Per comprendere il brigantaggio postunitario bisogna partire anche stavolta da un cambio dinastico, i Savoia al posto dei Borboni, i quali assoggettarono l’intero Mezzogiorno al Regno di Sardegna. Il cambio dinastico comportò una serie di “cause immediate” (usando una frase del deputato Massari) che associate a quelle “predisponenti” generarono il brigantaggio. Tra le cause immediate vanno annoverate il vuoto di forze politiche e militari filopiemontesi, la linea politica antidemocratica (nota 10) e impopolare voluta dapprima dal Governo Prodittatoriale Lucano e, successivamente, dal governo di Torino (aumento del prezzo del pane, dell’olio e del sale, la coscrizione militare) tramite la Luogotenenza Napoletana; mentre tra le cause predisponenti vanno ricordate la secolare questione demaniale,(nota 11) i forti e laceranti contrasti sociali tra “cafoni e galantuomini”, la passività, la negligenza e la corruzione in cui versavano le autorità giudiziarie, amministrative e di polizia dell’intero Mezzogiorno.A tutto questo si aggiunse la presenza di numerosi comitati borbonici, specie in Basilicata (29 in tutta la regione) i quali iniziarono a contattare le bande di briganti preesistenti e ad assoldarle alla loro causa.
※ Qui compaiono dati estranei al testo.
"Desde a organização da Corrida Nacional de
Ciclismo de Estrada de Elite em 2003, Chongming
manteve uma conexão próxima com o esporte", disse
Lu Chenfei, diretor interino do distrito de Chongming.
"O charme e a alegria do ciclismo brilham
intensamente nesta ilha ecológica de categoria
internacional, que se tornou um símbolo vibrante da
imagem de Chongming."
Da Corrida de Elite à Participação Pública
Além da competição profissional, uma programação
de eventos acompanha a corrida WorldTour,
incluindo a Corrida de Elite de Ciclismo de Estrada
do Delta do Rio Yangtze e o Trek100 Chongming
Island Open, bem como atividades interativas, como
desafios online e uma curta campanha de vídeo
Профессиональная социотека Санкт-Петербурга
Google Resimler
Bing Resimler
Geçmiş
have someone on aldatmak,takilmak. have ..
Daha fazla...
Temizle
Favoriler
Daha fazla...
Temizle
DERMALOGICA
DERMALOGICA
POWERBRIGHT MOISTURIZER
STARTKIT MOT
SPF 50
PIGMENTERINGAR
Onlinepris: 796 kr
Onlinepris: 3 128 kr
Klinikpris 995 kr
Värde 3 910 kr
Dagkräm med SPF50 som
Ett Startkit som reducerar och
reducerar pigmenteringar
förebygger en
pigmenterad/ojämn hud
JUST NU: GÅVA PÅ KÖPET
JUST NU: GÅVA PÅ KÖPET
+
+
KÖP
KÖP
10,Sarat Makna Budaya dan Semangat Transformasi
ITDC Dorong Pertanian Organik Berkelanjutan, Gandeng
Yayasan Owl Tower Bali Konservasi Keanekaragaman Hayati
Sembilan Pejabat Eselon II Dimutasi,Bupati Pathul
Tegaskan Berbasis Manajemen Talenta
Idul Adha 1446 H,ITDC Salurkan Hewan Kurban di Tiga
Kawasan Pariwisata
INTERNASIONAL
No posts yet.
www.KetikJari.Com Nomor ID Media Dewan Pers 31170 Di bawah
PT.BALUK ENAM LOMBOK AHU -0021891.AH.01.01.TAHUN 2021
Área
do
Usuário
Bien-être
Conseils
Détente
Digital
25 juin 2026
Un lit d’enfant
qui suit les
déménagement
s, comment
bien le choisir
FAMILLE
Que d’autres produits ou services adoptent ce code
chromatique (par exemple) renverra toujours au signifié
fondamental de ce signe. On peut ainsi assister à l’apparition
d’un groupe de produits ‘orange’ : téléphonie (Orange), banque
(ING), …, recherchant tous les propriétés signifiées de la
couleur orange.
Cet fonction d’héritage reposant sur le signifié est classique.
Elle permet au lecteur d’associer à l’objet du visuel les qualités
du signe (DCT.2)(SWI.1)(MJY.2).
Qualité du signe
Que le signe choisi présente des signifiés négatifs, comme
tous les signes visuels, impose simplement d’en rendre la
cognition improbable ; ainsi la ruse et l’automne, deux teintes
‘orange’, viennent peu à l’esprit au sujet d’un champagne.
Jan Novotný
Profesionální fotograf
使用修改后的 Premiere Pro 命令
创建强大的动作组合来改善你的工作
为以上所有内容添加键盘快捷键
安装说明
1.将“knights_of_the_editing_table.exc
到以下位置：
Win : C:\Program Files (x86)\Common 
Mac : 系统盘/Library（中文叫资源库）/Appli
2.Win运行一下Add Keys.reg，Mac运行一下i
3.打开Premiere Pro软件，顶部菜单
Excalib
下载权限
Alla fine del gennaio 1861 i comitati borbonici del Vulture-Melfese contattarono Crocco e Mastronardi, che erano a capo di una banda composta da una decina di persone; costoro da allora iniziarono ad assoldare uomini per la causa borbonica. Per Crocco, un pastore di Rionero in Vulture che si era dato alla macchia per evitare l’arresto in seguito ai reati commessi sotto il regime borbonico, reati per i quali aveva ricevuto promesse di amnistia da parte del Governo Prodittatoriale Lucano, non fu difficile reclutare uomini, sfruttando il profondo malessere sociale dei contadini lucani (nel 1866 rimanevano da compiere operazioni demaniali in 108 comuni sui 124 dell’intera regione) e la coscrizione militare ripristinata dai piemontesi. Nella sola Basilicata ci furono oltre duemila renitenti alla leva sui 2.697 richiamati alle armi,(nota 12) mentre nel solo circondario di Melfi sui 505 briganti schedati ben 73 erano renitenti, oltre ai 79 sbandati.(nota 13)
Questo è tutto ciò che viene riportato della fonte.